It took about 15 hours to build (including shopping for parts,
drilling, filing metal, etc.). The board worked the first time. The
instructions were adequate for an experience builder. If you've never
built anything before, get a friend to help you. I wouldn't recommend
it for the first timer - it's not a Heathkit (superbly documented).
Four parts did not fit into the holes on the board and it took a bit
of fiddling to make them fit (L1, L2, D1 & D2). There are a few
after-thoughts (capacitors and wires) which are soldered onto the
bottom of the board. They posed no problem. The worst thing I
encountered was the socket for the LED display. My kit included a
two-level wire-wrap socket. This won't fit without a GREAT deal of
effort. I recommend that if you get the two-level (short pins) instead
of the preferred three-level (long pins) socket, that you toss it out
and buy a three level, 20 pin, wire-wrap socket (probably about $1).
The board must be enclosed in an all metal cabinet or you will have no
end of RFI problems. I didn't buy the recommended Radio Shack cabinet
as I thought it was a little too cramped. I instead got a L.M.B.
OH-743 Cabinet which is 6 inches wide, 2.75 inches tall, and 7 inches
deep. It comes painted in blue and white. I have not found any need
for additional internal RF filtering (no capacitors on the input/output
lines). I did provide a chassis ground terminal but haven't needed it.
I added a Speaker/Off/Phones switch (SPDT) on the front panel and two
jacks each for: speaker (3.5mm) and phone outputs (3.5mm and 1/4"
Stereo). A single 3.5mm jack was used for the input (same as most
radios). One of the extra output jacks could go to a tape recorder.
I really don't see the need for the reset switch, but it's included.
I later found I didn't like the insensitive feel of the linear taper
volume control (R16) included in the kit, so I replaced it with a 10K
audio taper volume control and removed R17 (a tweak used to make the
linear part quasi-logarithmic). I am now quite satisfied with the way
control works.
I used some dry transfer decals to label the front and rear panels and
coated them with Krylon Crystal Clear (No. 1303). The finished product
looks fine and works great.
The Noise Filter algorithm works well - especially at night on 40
and 75 meters when the bands really get noisy. I estimate a 10 to 15
dB improvement in signal to noise ratio. Under other conditions, it will
hardly make any difference. It probably won't make the difference
between a QSO and no QSO, but it will greatly reduce the fatigue of a
long QSO under less than ideal conditions. It should be a great boon to
contesters. Reduce your RF gain on the low bands, when they stop
talking, you'll think your antenna fell down - it gets that quiet!

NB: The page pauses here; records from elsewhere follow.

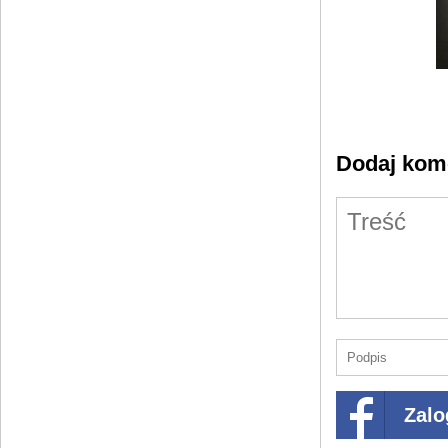
Dodaj kom
Zalo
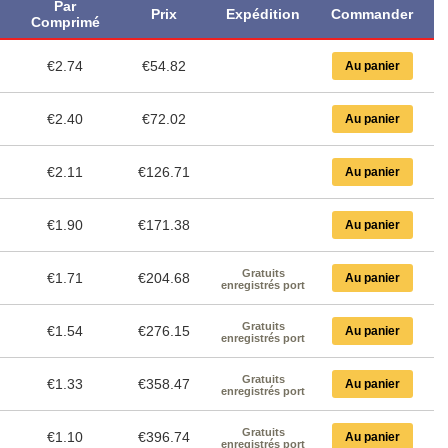
Par
Prix
Expédition
Commander
Comprimé
€2.74
€54.82
Au panier
€2.40
€72.02
Au panier
€2.11
€126.71
Au panier
€1.90
€171.38
Au panier
Gratuits
€1.71
€204.68
Au panier
enregistrés port
Gratuits
€1.54
€276.15
Au panier
enregistrés port
Gratuits
€1.33
€358.47
Au panier
enregistrés port
Gratuits
€1.10
€396.74
Au panier
enregistrés port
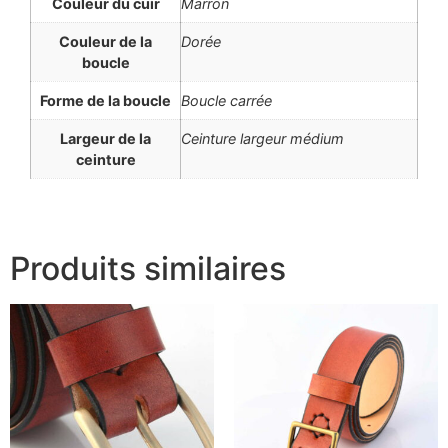
Couleur du cuir
Marron
Couleur de la
Dorée
boucle
Forme de la boucle
Boucle carrée
Largeur de la
Ceinture largeur médium
ceinture
Produits similaires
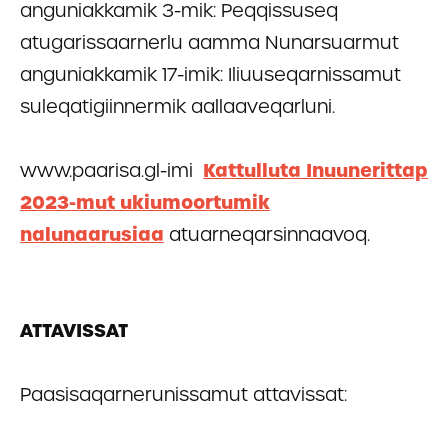
anguniakkamik 3-mik: Peqqissuseq
atugarissaarnerlu aamma Nunarsuarmut
anguniakkamik 17-imik: Iliuuseqarnissamut
suleqatigiinnermik aallaaveqarluni.
www.paarisa.gl-imi
Kattulluta Inuunerittap
2023-mut ukiumoortumik
nalunaarusiaa
atuarneqarsinnaavoq.
ATTAVISSAT
Paasisaqarnerunissamut attavissat:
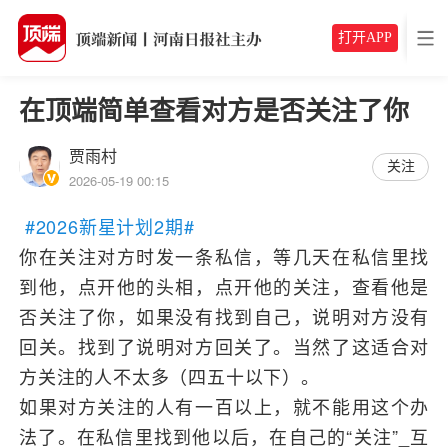
打开APP
在顶端简单查看对方是否关注了你
贾雨村
关注
2026-05-19 00:15
#2026新星计划2期#
你在关注对方时发一条私信，等几天在私信里找
到他，点开他的头相，点开他的关注，查看他是
否关注了你，如果没有找到自己，说明对方没有
回关。找到了说明对方回关了。当然了这适合对
方关注的人不太多（四五十以下）。
如果对方关注的人有一百以上，就不能用这个办
法了。在私信里找到他以后，在自己的“关注”_互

The Automatic Notch Filter Works - completely! If you encounter a
tuner-upper and flip the switch to Notch, he's gone. Yet the audio
quality of the station you're listening to is virtually unchanged.
It's infinitely better than the wide, not so deep, slow to tune notch
in the Kenwood TS-850. It also tracks his frequency changes. You do,
however, give up something with the notch - you give up the noise
reduction filter, which becomes immediately obvious. Too bad we can't
have our cake and eat it too.
A word about tuner-uppers: "Never attribute to malice that which is
adequately explained by stupidity" (author unknown). That's why they
call it a Dummy Load, isn't it? They just can't figure that out.
I did get the 400Hz CW filter PROMS. They work nicely, but I don't
think they will replace good I.F. crystal filters anytime soon. You
really need the filtering in the I.F. before the AGC. Considering the
inconvenience of switching PROMS, I suspect they will sit in the desk
drawer for a long time. You may think otherwise.
The input level is quite critical and the bar graph works great for
setting it. I permanently grounded the lowest segment of the bargraph
to act as a power indicator. To do so, bend up U6 pin 19 and ground
DS-1 pin 20. The lower segments are on almost continuously, so I felt
I didn't lose anything here. The audio output amplifier is a little
anemic, but then so are those in most of the radios. It works fine at
reasonable volumes, but don't expect miracles.
The additional parts required to make it a finished piece of equipment
were as follows:
L.M.B. OH 743 Cabinet $17
Connectors 3
Real Volume Control (10K Audio Taper) 2
Knob for Volume Control 2
Speaker/Phone Switch 4
Dry Transfer Decals (MarKit HAM-1) 3
1/4" 6-32 Standoffs, screws & nuts (Junk box)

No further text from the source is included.